How Big Data Changes What You Know About Business Intelligence
Why isn’t big data about big databases?
IT decision makers benefiting from big data know it’s harder than processing large databases. They know it’s about business intelligence from multiple types and sources of data. It’s a challenge, and success requires your people, processes, and technology to adapt. This brief explains why big data is a corporate game changer.
Big data is changing industries. A new application made possible by cloud computing, big data is about patterns and trends, that is, forward-looking business intelligence. For example, a retailer can see declining sales from traditional monthly sales reports. However, why sales are declining and if they will continue to decline is another matter. Big data seeks to correlate multiple sources and types of data to understand the “why and if.” Big data is more complicated than scaling traditional data processing. It’s challenging, because of the:
- Sheer volume of real-time data being generated
- Velocity of how quickly the data flows into an organization
- Variety of formats this data takes, both structured and unstructured
The benefits are real though. Those in several industries, including insurance, banking, medical/pharmaceutical, retail, and telecom, have seen dramatic improvements in competitiveness and profitability.
What You Need to Know:
Data management professionals use these “3 Vs” to describe big data’s challenges: volume, velocity, and variety.
- Volume refers to the amount of data—structured and unstructured—generated in a connected society. Consider sensors in home appliances, smartphone apps, vending machines and kiosks, social media, click-stream analysis of web sites, etc. The amount of unstructured data generated far exceeds structured transactional data such as that generated by product orders.
- Velocity is the pace at which transactions occur as well as the pace of decision making based on analysis. Velocity includes the frequency of traditional, structured transactions. More importantly, it also includes very valuable and non-traditional data streams. While these realtime data streams don’t fit into traditional database formats or structures, they provide a powerful understanding of complex commercial, industrial, and social systems. Velocity also impacts the timeframes for processing, storing, and then sharing or using the data. Big data requires increased agility for using the knowledge gleaned.
- Variety of data is a function of the number of data generators and the immense variety of data types and formats they produce. Generators include any device with an Internet connection or the ability to capture and store operational activities from every conceivable human-human, human-machine, and machine-machine communication method. The variety of data they produce, including map/GPS coordinates, social media streams and timelines, images, telemetry, RFID, text, and speech, often poses challenges for traditional relational databases
What You Need to Do:
The value of big data comes from trying to solve a specific business problem using business intelligence processing. This processing is so intensive that it often requires hundreds or thousands of dedicated virtual machines and massive storage. It can require radical re-engineering of applications and systems. If you want the business agility, innovation, and revenue growth cloud-driven big data can deliver, you most likely need significant changes in your people, process, and technology. Here is what you need to do:
- Explore the many types of data available to you. Key to big data is integrating multiple sources and types of data. Be careful: just because a data stream is available or affordable does not mean it will help solve your business intelligence questions. Understand what big data is and how and why it could work for your firm. This isn’t a technology conversation. It’s a business intelligence problem-solving conversation.

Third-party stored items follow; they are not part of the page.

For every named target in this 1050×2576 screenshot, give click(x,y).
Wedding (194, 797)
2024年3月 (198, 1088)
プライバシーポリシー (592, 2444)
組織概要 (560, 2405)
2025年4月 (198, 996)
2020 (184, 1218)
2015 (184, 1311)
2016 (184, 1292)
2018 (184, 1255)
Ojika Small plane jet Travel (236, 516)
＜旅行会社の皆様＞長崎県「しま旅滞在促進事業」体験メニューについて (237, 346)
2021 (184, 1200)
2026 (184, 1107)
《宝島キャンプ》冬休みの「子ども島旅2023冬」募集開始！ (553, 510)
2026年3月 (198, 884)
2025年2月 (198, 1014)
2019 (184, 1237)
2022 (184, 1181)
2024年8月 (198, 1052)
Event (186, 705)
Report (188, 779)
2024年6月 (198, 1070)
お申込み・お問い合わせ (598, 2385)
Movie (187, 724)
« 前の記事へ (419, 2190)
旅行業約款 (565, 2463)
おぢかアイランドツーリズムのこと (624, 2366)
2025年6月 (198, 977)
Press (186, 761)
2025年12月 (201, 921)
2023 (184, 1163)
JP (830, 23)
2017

- Assume that your database and business intelligence teams may not know the best sources of data. Your existing databases may or may not be a goldmine. Be careful not to fall into the trap of just processing more existing transactional (in-house) data faster. While that might be useful, the highest ROI from big data comes from integrating non-traditional data sets and streams. Big data brings new roles around identifying and understanding the relationships and patterns between data sets. For example, the data scientist is an emerging role. New skills needed may include identifying opportunities by using statistics, algorithms, mining, and visualization.
- Consider that big data can change the structure or culture of your analytics or business intelligence teams. Big data is new, which makes it challenging. Failures are a given and success will likely require multiple efforts. Be sure to support a culture of innovation. [See IT Decision Brief “How to Confidently Decide to Adopt Cloud Computing” for details on adopting new innovations.]

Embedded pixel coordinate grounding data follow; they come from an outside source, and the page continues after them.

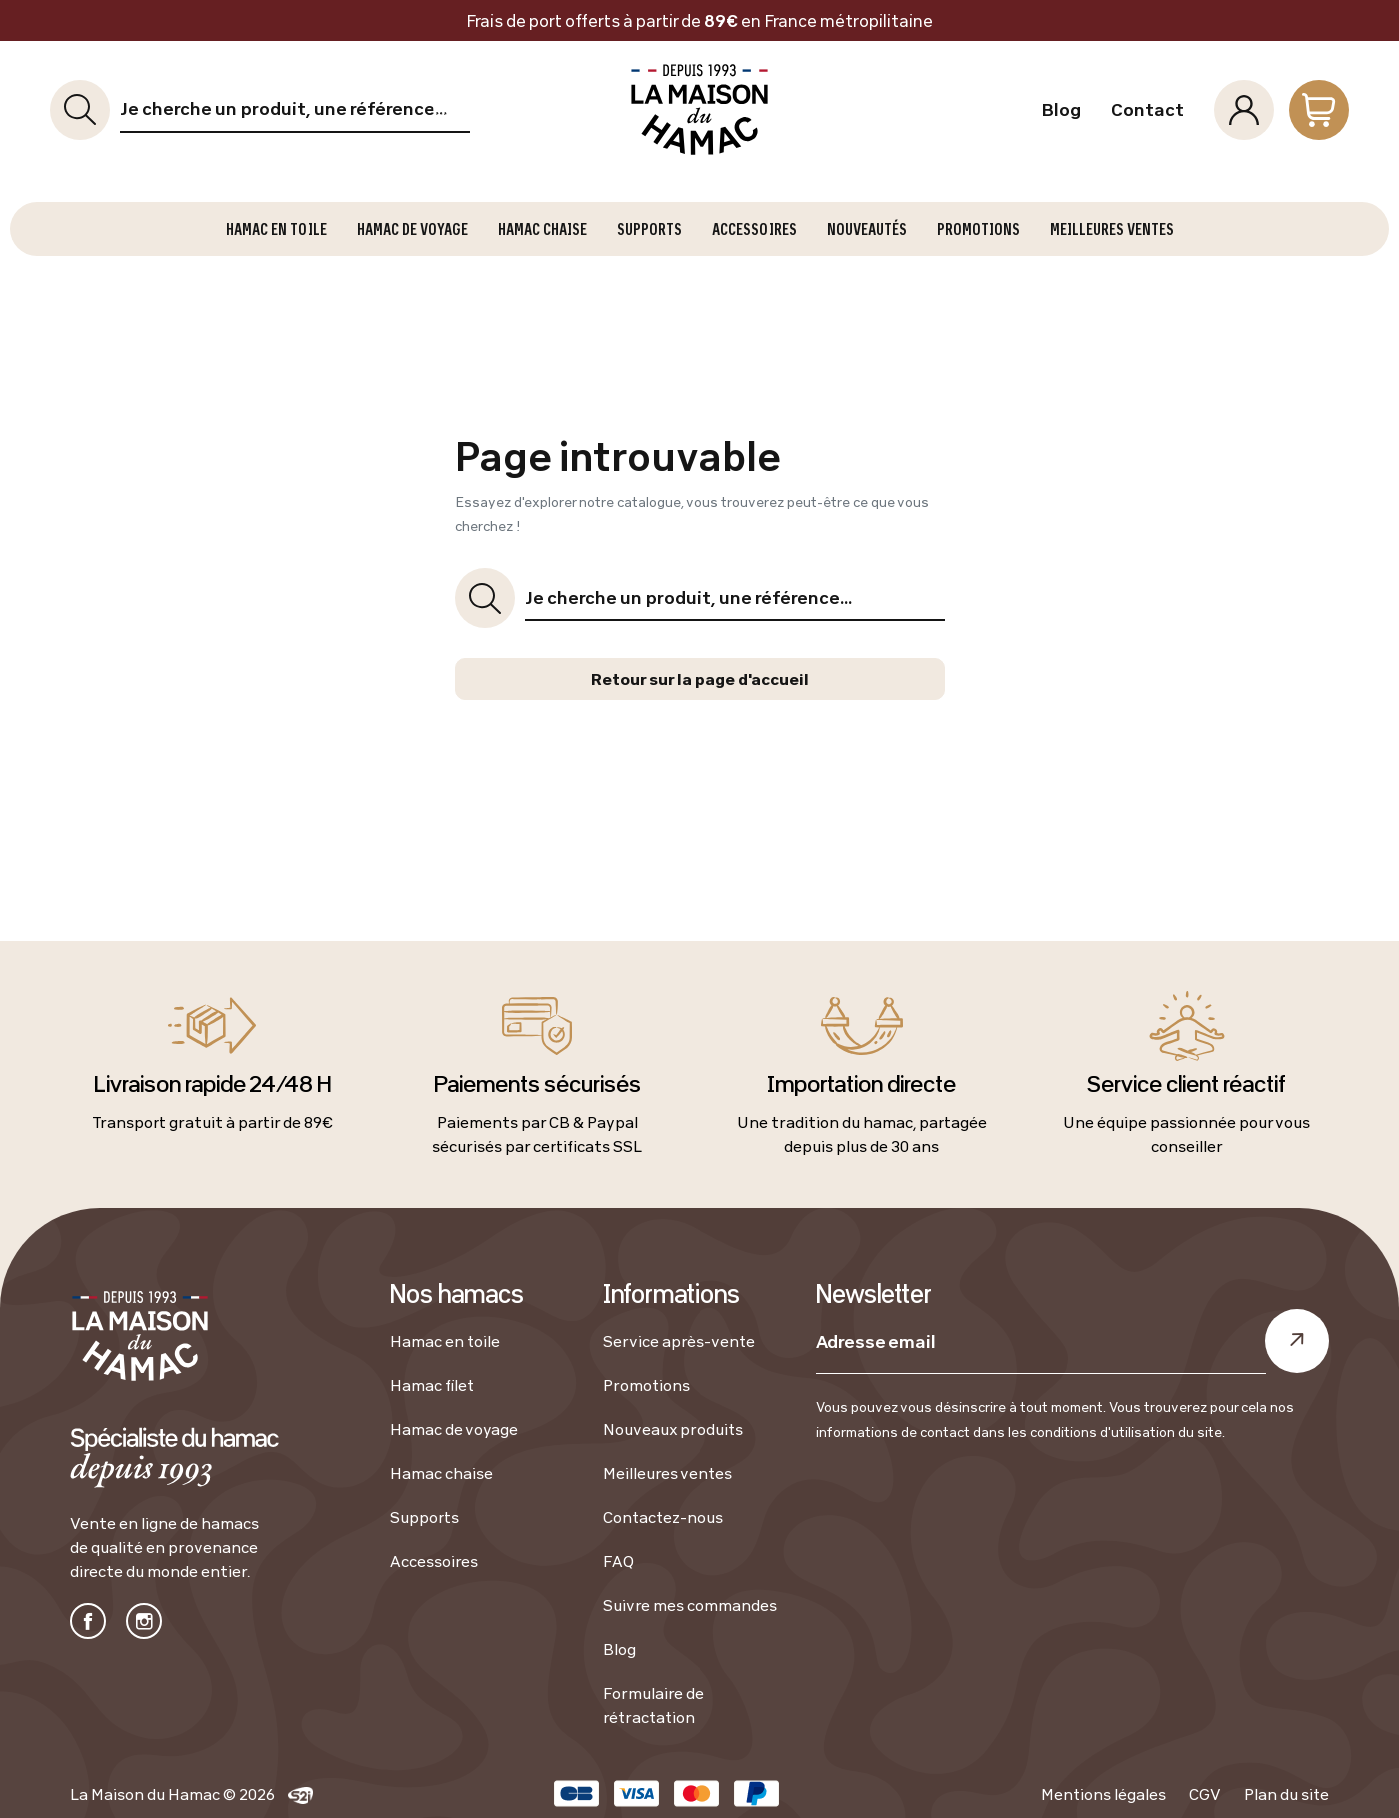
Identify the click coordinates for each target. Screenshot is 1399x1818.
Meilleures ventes (667, 1473)
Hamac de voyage (454, 1429)
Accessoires (434, 1561)
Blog (1061, 110)
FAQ (618, 1561)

- Evaluate your infrastructure and security abilities and options. All approaches to big data analysis, including Apache Hadoop and Google MapReduce, require significant technical resources. Most traditional IT infrastructures (compute, storage, networking, and software) will struggle to handle the integration and processing required. Public cloud services are one option. Private cloud is another option, but it too will likely require significant investments. When using external data sources, security also becomes a prime concern.

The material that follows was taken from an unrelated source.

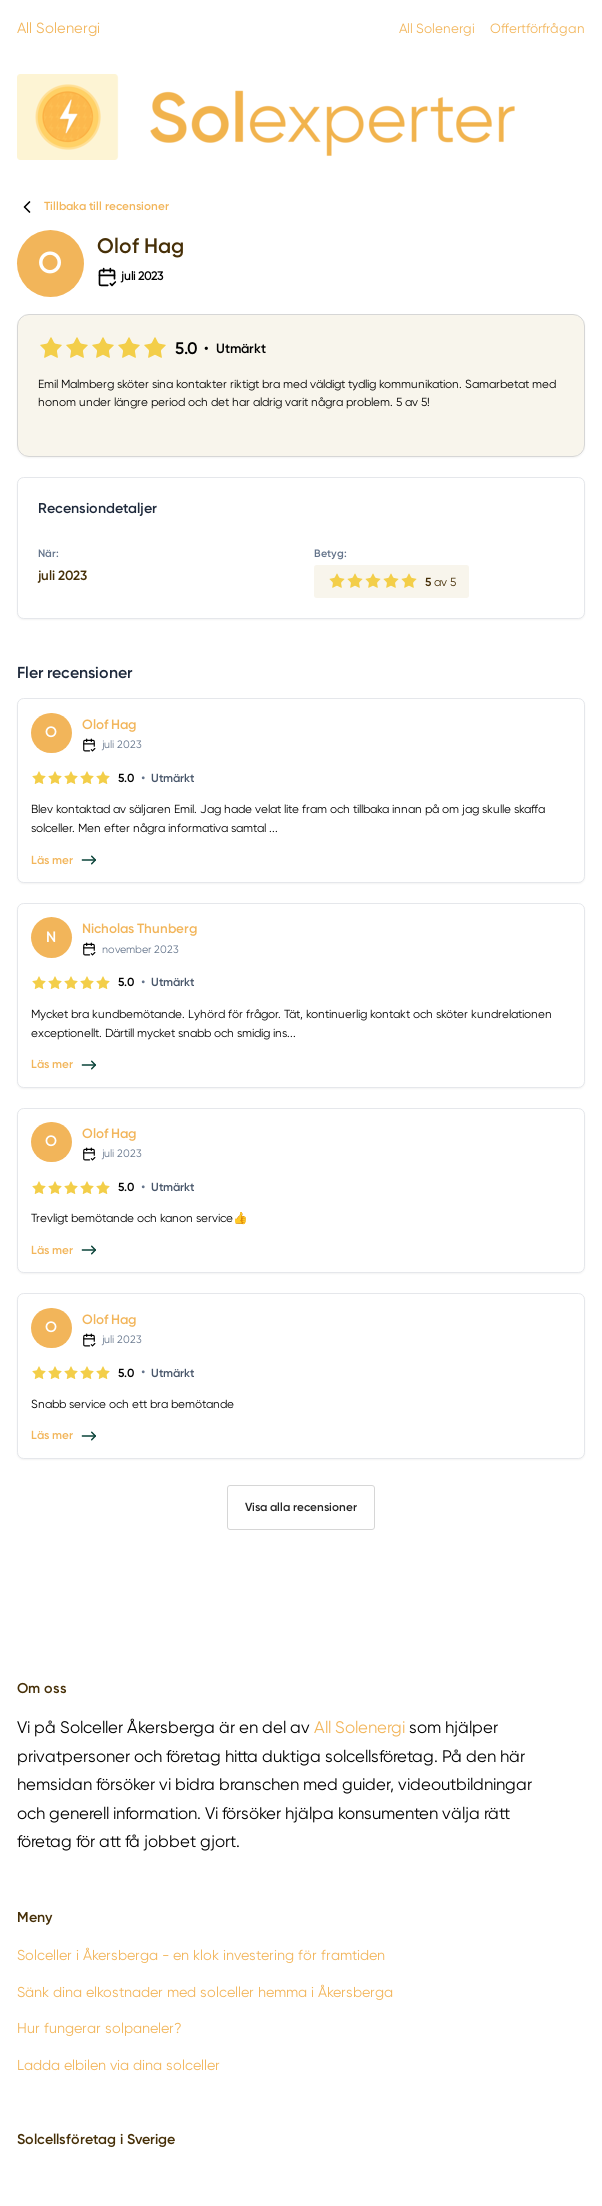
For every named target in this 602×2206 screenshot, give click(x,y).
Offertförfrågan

- Begin by creating a cross-functional business and IT team. Have business leaders describe problems they’d like to solve. Understand how you’ll integrate big data into your existing business, IT, and governance frameworks. Task DBAs to understand the limited role of SQL in big data. Ask infrastructure team members to understand the interfaces and capacities required. Have the software team members look into writing applications to analyze data.
- To get going, you must understand what you want to achieve before you invest in technology. Develop business Key Performance Indicators (KPIs) to show success. Consider how you’ll scale, reuse, and repurpose your efforts. Only near the end of this process should you consider how you’ll solve your business problem with Hadoop clusters, MapReduce, cloud services, etc.